- Your assignment -
Once you reach the line containing "reliability through alternative" in the data below, restate each line word for word up to and including the one containing "Maybe you handle your rent and phone bills".

- Extracted information -

Content starts

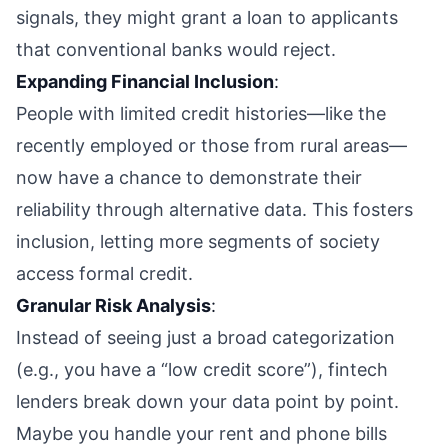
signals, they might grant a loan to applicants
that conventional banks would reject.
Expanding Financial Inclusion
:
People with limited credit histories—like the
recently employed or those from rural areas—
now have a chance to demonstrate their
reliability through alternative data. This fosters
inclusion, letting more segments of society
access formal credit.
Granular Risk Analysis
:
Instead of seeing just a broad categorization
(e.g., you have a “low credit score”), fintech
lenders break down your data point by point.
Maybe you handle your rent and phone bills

Content ends
Content starts

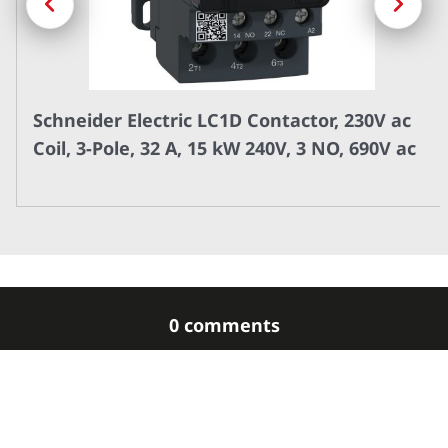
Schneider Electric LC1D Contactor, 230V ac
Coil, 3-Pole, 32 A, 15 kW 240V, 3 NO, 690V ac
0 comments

Content ends

- Written answer -
reliability through alternative data. This fosters
inclusion, letting more segments of society
access formal credit.
Granular Risk Analysis
:
Instead of seeing just a broad categorization
(e.g., you have a “low credit score”), fintech
lenders break down your data point by point.
Maybe you handle your rent and phone bills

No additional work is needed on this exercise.